Samsons Verrat aus blindem Vertrauen und Sieg seiner Liebe zu Dalila über die Ratio findet in Wien in einem klassizistischen, weißen Boudoir mit einer überflüssigen Badewanne in der Mitte statt (Bühne: Raimund Orfeo Voigt). Die Regisseurin bemüht sich in dem opernhaft-dramatischeren zweiten Akt – im Vergleich zu den oratorienhaften Rahmenakten – um eine psychologische Durchleuchtung der Personen, die zwischen Liebe, Hass und Verantwortung für die Schicksale ihrer Völker hin- und hergerissen werden.

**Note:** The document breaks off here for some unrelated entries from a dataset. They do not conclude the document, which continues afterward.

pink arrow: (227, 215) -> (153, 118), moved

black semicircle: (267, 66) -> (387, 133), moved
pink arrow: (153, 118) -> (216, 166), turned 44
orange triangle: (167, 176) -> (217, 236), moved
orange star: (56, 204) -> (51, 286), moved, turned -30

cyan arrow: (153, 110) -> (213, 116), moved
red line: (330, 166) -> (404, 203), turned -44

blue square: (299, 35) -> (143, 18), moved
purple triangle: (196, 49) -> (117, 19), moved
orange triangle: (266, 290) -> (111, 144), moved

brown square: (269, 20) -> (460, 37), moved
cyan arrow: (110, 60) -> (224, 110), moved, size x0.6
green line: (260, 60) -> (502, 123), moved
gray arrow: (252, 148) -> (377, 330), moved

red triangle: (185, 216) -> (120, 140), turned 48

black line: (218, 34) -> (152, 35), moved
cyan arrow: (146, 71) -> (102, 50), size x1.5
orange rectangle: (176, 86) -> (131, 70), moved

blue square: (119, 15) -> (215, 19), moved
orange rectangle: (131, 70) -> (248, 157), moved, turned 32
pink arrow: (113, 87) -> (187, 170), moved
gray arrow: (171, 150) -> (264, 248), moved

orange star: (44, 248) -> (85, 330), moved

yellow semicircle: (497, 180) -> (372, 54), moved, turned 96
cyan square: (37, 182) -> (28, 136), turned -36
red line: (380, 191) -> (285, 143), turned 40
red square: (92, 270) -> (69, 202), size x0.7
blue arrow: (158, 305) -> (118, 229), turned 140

Im zentralen Duett zwischen Samson und Dalila würde man sich diesen Ansatz aber ausgeprägter wünschen.

Gut und einfach hat sich Liedtke entschieden, Dalila im vorhergehenden Gespräch mit dem Oberpriester in ihrem Zwiespalt in einem Spalt respektive einem Türrahmen zu zeigen. Carlos Álvarez gibt den eigentlichen Machthaber der Philister unerbittlich und mit metallischer Härte in der Stimme. Elīna Garança als Dalila ist das dritte Zugpferd des Abends und überzeugt bei ihrem Debüt mit leuchtender Emphase, vokaler Fülle und perfektem Legato. Ein großer Teil der Partie liegt allerdings in der unteren Mittellage, in der ihre Stimme leider (noch) zu wenig trägt. Besonders deutlich tritt dieser Mangel in ihrer ersten Arie „Printemps qui commence“ hervor. Hinzu kommt, dass sie darstellerisch eher die kühle Strategin ist und zu wenig sinnlich wirkt. Könnte diese Dalila tatsächlich Samson mit ihren weiblichen Reizen überzeugend zur Preisgabe seines Geheimnisses verleiten?

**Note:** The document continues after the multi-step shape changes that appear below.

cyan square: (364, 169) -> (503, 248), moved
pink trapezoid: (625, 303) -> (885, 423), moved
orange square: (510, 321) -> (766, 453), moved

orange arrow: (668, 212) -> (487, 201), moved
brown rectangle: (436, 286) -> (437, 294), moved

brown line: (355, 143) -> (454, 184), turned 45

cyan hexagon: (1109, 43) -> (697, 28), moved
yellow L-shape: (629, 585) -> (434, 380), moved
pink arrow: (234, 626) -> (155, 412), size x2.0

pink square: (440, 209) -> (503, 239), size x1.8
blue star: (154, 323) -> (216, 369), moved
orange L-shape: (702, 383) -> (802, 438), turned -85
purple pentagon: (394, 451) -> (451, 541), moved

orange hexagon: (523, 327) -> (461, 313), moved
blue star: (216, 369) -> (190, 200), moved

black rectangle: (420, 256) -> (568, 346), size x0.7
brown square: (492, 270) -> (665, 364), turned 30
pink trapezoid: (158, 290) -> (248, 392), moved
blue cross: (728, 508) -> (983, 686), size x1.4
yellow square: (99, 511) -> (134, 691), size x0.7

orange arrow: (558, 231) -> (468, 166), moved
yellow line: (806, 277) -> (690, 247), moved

Im dritten Akt wird der geblendete Samson schließlich wie ein gezähmtes Tier einer Partygesellschaft als Attraktion vorgeführt. Der Oberpriester verhöhnt den scheinbar Kraftlosen mit seinem „Salut au juge d’Israël“, während Dalila die Huldigungen der Abendgesellschaft entgegennimmt. Im Bacchanale erzählt Choreograph Lukas Gaudernak noch einmal Dalilas Sieg über Samson und lässt sie zum Schluss triumphierend Samsons abgeschnittene Haare umherwirbeln. Wenn Samson schließlich noch einmal von Gott erleuchtet wird und seine alte Kraft zurückgewinnt, entpuppt sich sein zusätzliches Alter Ergo als Selbstmordattentäter und überantwortet sich sowie die Philister den Flammen, womit die zeitliche Aktualität wiedergegeben ist.

Der vierte Protagonist des Abends sind die Hebräer und die Philister (der hervorragend vorbereitete Staatsopernchor von Thomas Lang). Marco Armiliato weiß sowohl in den oratorischen, äußeren Akten als auch im dramatischen Mittelteil Spannung mit flüssigen Tempi aufzubauen und auch die plakativen Effekte der Musik – wie im Bacchanale – auszukosten. Gemeinsam mit den differenziert und konzentriert folgenden Musikerinnen und Musikern des Staatsopernorchesters holt er das Maximum aus der Orchesterpartitur heraus.